Curiosity's first sample from mountain matches orbital observation
Sen—The first hole drilled into a martian mountain by NASA's Curiosity rover has yielded the mission's first confirmation of a mineral that had been mapped from orbit. The sample of reddish rock powder taken shows oxidation that could have provided a chemical energy source for any microbes.
Curiosity collected the powder by drilling into a rock outcrop at the base of Mount Sharp in late September and delivered a pinch of the sample to the Chemistry and Mineralogy (CheMin) instrument inside the rover. The sample, from a target called Confidence Hills within the Pahrump Hills outcrop, contained much more hematite than any rock or soil sample previously analyzed by the rover.
Hematite is an iron-oxide mineral that gives clues about ancient environmental conditions from when it formed. In observations reported in 2010, before selection of Curiosity's landing site, a mineral-mapping instrument on NASA's Mars Reconnaissance Orbiter provided evidence of hematite in the geological area that includes the Pahrump Hills outcrop.
This side-by-side comparison shows the X-ray diffraction patterns of two different samples collected from rocks on Mars by NASA's Curiosity rover. Image credit: NASA/JPL-Caltech
The landing site is inside Gale Crater, an impact basin about 96 miles (154 kilometres) in diameter with Mount Sharp rising about three miles (five kilometres) high in the centre.
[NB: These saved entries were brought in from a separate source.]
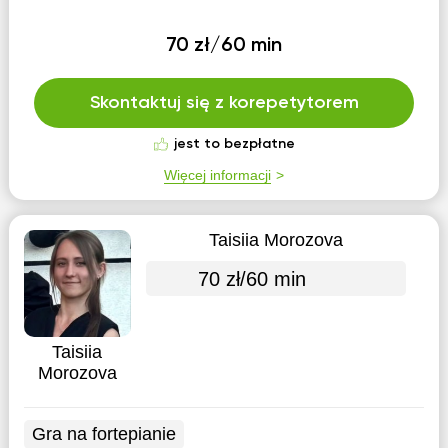
70 zł/60 min
Skontaktuj się z korepetytorem
jest to bezpłatne
Więcej informacji
Taisiia Morozova
70 zł/60 min
Taisiia
Morozova
Gra na fortepianie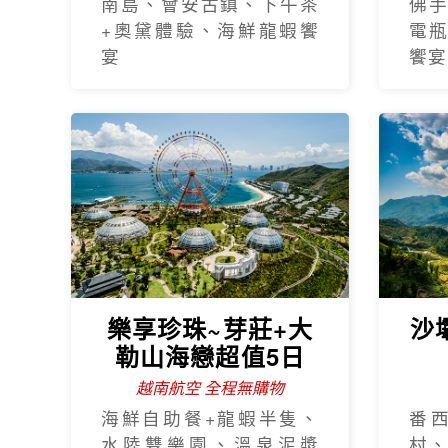
南島、會安古鎮、下午茶
佛
+奧黛體驗、海鮮龍蝦饗
電
宴
饗宴
樂享珍珠~芽莊+大
沙
勒山海戀超值5日
越南航空 全程無購物
海鮮自助餐+龍蝦半隻、
番
水陸雙樂園、溫泉泥漿
村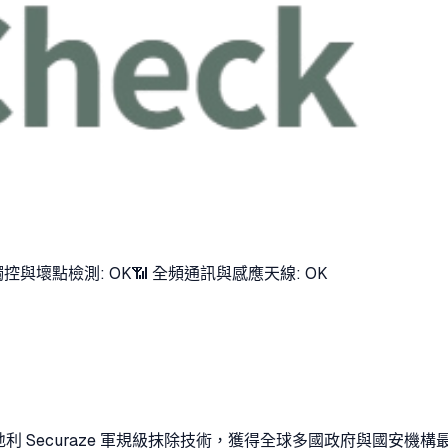
觸控與壞點檢測: OK
📶 全頻通訊與感應天線: OK
利 Securaze 軍規級抹除技術，獲得全球多國政府與國安機構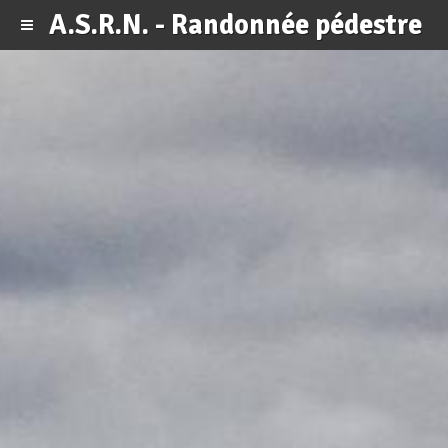
A.S.R.N. - Randonnée pédestre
"This connects us with the mineral identifications from orbit, which can now help guide our investigations as we climb the slope and test hypotheses derived from the orbital mapping," said Curiosity Project Scientist John Grotzinger, of the California Institute of Technology.
Ralph Milliken of Brown University, a member of Curiosity's science team and lead author of the 2010 report, said, "We're now on a path where the orbital data can help us predict what minerals we'll find and make good choices about where to drill."
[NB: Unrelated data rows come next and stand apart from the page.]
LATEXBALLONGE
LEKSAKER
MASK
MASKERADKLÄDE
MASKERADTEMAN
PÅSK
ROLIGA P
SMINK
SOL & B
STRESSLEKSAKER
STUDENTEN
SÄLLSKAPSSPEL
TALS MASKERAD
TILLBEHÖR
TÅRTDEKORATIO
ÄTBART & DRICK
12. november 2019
The form of hematite at Pahrump Hills is most important as a clue about oxidation conditions. Plenty of other evidence in Gale Crater has testified to the ancient presence of water.
This view shows the path and some key places in a survey of the Pahrump Hills outcrop by NASA's Curiosity Mars rover in autumn of 2014. Image Credit: NASA/JPL-Caltech/MSSS
Curiosity has already investigated a low area of Gale Crater called Yellowknife Bay. Rocks there held evidence of wet environmental conditions billions of years ago that offered ingredients and an energy source favorable for microbial life.
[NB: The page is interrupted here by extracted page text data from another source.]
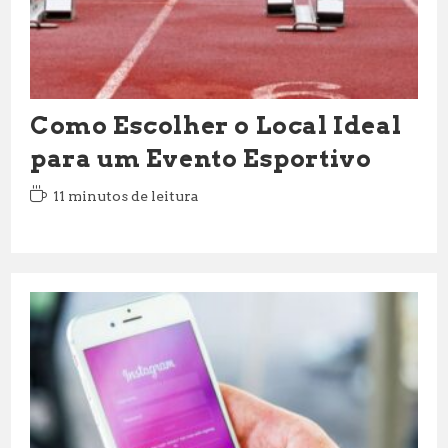
Como Escolher o Local Ideal
para um Evento Esportivo
Tempo
11 minutos de leitura
de
leitura: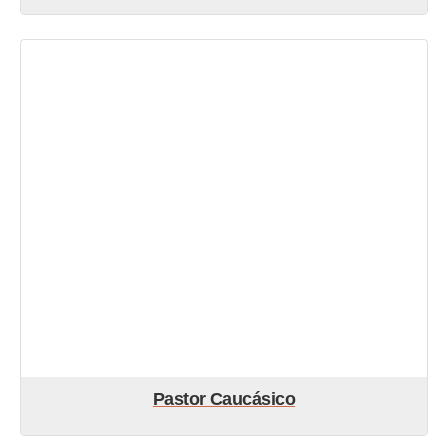
Pastor Caucásico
The rover then traveled to the base of Mount Sharp. The hematite found in the first sample from the mountain shows environmental conditions different from those recorded at Yellowknife Bay. The rock material had interacted with water and atmosphere to become more oxidized.
The rocks analyzed earlier also contain iron-oxide minerals, mostly magnetite. One way to form hematite is to put magnetite in oxidizing conditions. The latest sample has about eight per cent hematite and four per cent magnetite. The drilled rocks at Yellowknife Bay and on the way to Mount Sharp contain at most about one per cent hematite and much higher amounts of magnetite.
The sample is only partially oxidized, and preservation of magnetite and olivine indicates a gradient of oxidation levels that could have provided a chemical energy source for microbes.
The rover team is now using Curiosity to survey the outcrop and assess possible targets for close inspection and drilling.
Curiosity will eventually proceed farther up Mount Sharp, where higher layers include an erosion-resistant band of rock with such a strong orbital signature of hematite. The feature is known as Hematite Ridge.